But there was nothing serious about their conversation, with only a few passing references to Annie or Peter. Michael asked him what it was like growing up as a boy in Ireland, for example; and O’Sullivan was only too glad to tell him. And somehow his son seemed instinctively to know not to ask about his combat experiences in the Great War. They both had had enough of their own war, in recent days.
Then O’Sullivan — feeling more than an occasional twinge of guilt over how little he really knew about the boy — would question his son about his likes and dislikes. He heard the entire story of how the Lone Ranger was the last of a band of Texas Rangers who had been “betrayed and bushwhacked by the Cavendish gang.” He heard about Tom Mix, and Mickey Mouse, and Little Orphan Annie.

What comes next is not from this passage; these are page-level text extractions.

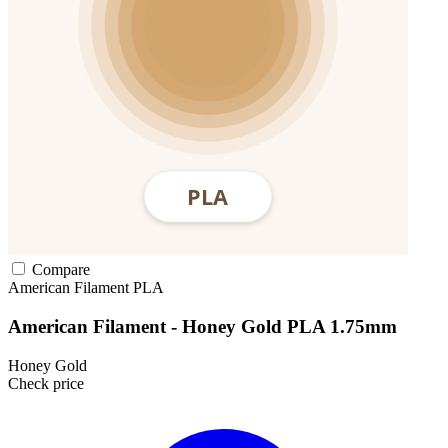
Compare
American Filament
PLA
American Filament - Honey Gold PLA 1.75mm
Honey Gold
Check price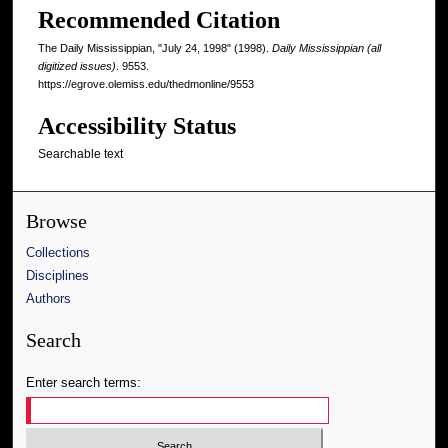
Recommended Citation
The Daily Mississippian, "July 24, 1998" (1998).
Daily Mississippian (all
digitized issues)
. 9553.
https://egrove.olemiss.edu/thedmonline/9553
Accessibility Status
Searchable text
Browse
Collections
Disciplines
Authors
Search
Enter search terms: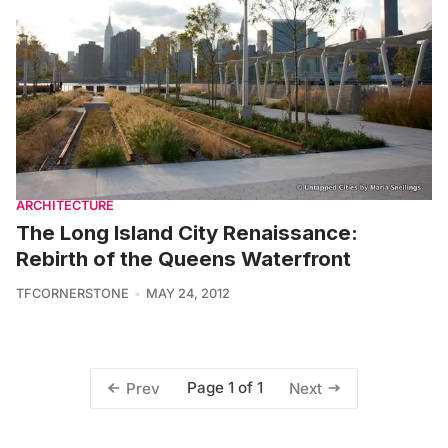
ARCHITECTURE
The Long Island City Renaissance:
Rebirth of the Queens Waterfront
TFCORNERSTONE
MAY 24, 2012
Page 1 of 1
Prev
Next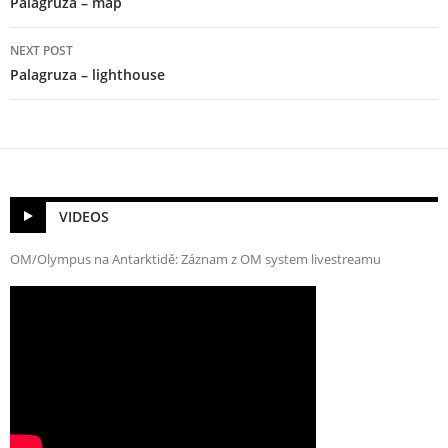
Palagruza – map
NEXT POST
Palagruza – lighthouse
VIDEOS
OM/Olympus na Antarktidě: Záznam z OM system livestreamu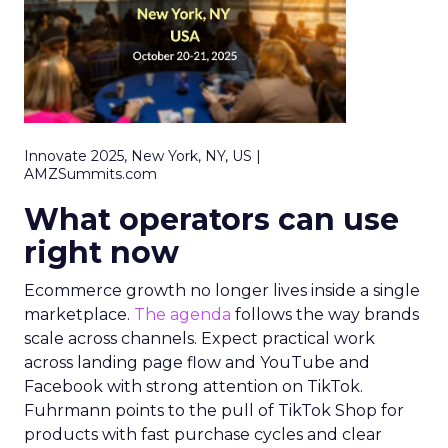
Innovate 2025, New York, NY, US |
AMZSummits.com
What operators can use
right now
Ecommerce growth no longer lives inside a single
marketplace.
The agenda
follows the way brands
scale across channels. Expect practical work
across landing page flow and YouTube and
Facebook with strong attention on TikTok.
Fuhrmann points to the pull of TikTok Shop for
products with fast purchase cycles and clear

And that the boy, it turned out, was really interested in sports — an enthusiasm of Michael’s that O’Sullivan had only been vaguely aware of.
“I’m a good shortstop, you know,” Michael said.

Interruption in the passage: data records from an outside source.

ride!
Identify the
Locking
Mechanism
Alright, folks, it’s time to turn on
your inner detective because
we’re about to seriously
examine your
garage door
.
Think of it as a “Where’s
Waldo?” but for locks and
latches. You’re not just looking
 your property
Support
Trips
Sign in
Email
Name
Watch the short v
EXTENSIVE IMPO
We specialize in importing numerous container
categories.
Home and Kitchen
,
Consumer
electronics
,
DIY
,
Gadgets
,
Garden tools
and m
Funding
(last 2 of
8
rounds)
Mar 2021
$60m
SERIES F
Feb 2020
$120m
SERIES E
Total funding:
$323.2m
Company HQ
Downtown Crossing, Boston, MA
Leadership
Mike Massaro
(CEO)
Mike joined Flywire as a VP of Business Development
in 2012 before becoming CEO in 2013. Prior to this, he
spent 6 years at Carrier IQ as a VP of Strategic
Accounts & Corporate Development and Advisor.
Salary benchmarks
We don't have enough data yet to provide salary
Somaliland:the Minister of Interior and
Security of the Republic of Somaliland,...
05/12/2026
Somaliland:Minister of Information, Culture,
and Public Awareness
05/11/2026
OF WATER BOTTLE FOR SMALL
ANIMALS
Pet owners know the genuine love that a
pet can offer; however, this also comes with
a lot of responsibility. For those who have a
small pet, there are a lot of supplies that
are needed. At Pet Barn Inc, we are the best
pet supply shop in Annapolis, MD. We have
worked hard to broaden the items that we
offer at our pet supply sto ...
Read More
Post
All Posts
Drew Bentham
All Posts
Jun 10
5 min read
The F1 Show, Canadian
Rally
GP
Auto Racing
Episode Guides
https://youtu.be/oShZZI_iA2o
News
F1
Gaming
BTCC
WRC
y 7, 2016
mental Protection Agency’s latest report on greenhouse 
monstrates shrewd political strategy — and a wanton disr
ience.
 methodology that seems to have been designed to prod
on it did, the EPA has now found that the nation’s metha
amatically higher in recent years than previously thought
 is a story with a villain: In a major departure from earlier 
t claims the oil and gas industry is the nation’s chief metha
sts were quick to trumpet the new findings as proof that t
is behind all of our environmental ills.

“I bet you are. Are you fast?”
“You couldn’t beat me.”
“Ha. Care to wager?”
“Save your money, Pop.”
“Did you play at the Villa?”
“No... the diamond’s over at Longview Park.”

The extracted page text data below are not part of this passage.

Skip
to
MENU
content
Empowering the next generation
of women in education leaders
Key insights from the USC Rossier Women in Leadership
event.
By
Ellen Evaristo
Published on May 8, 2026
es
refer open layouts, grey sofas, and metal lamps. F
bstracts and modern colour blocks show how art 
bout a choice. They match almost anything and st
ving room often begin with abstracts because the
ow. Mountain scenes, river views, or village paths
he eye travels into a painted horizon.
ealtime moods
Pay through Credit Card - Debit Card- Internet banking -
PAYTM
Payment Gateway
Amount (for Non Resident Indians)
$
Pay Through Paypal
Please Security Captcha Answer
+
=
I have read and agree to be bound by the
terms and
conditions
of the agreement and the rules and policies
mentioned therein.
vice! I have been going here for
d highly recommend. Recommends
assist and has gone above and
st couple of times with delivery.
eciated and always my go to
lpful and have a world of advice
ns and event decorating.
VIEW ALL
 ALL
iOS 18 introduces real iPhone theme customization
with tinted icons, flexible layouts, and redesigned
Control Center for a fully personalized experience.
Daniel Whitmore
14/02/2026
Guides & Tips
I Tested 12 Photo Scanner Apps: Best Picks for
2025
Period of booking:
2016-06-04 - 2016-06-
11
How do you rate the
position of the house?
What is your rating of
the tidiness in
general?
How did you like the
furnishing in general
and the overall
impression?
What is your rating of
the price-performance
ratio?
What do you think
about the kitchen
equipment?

That cast a slight pall — Longview Park was on 20th Street, across from the Looney mansion.
“Well, maybe I’ll take you to a big-league ballgame,” O’Sullivan said, shifting the subject slightly. “We could see the Cubs play.”
“But we’re going to Kansas.”
“We’ll have our car... Anyway, Kansas is still America, last time I looked.”
The boy was shaking his head. “They don’t have a team.”
“They have a minor league team.”
“What’re they called?”
O’Sullivan shrugged. “I don’t remember.”
“See what I mean? They don’t have a team.”
“I’ll take you to see the Cardinals in St. Louis.”
That excited the boy. “Really? They could take the pennant this year — they’re really good!”
Later, Michael asked his father about music. The boy approached this delicately, and finally O’Sullivan figured out why: Michael only knew his papa could play piano because of the duet O’Sullivan and Looney had played at the McGovern wake.
“Did you take lessons?” the boy asked.
“No... I just picked it up. By ear, they call it.”
“Really? You could hear the notes?”
O’Sullivan, driving casually, one hand on the wheel, shrugged. “Well, you just sort of hit keys and listen and remember... It takes time. My grandmother had a piano.”
Michael’s eyes were wide with interest. “I never met her.”
“No you didn’t. But she died on this side of the ocean.”
“The Atlantic.”
“That’s right, son.”
Somehow it bound them further, this sudden realization that they both had lived lives filled with incident and interests; O’Sullivan looked forward to getting to know his son even better. And he could tell, from the boy’s questions, that Michael felt the same.
By late afternoon of the second day they were on a rural gravel road, surrounded by startling foliage.
“How can Kansas be so green?” Michael asked, as his father pulled up alongside the road, near a dirt trail through high grass leading to lush woods.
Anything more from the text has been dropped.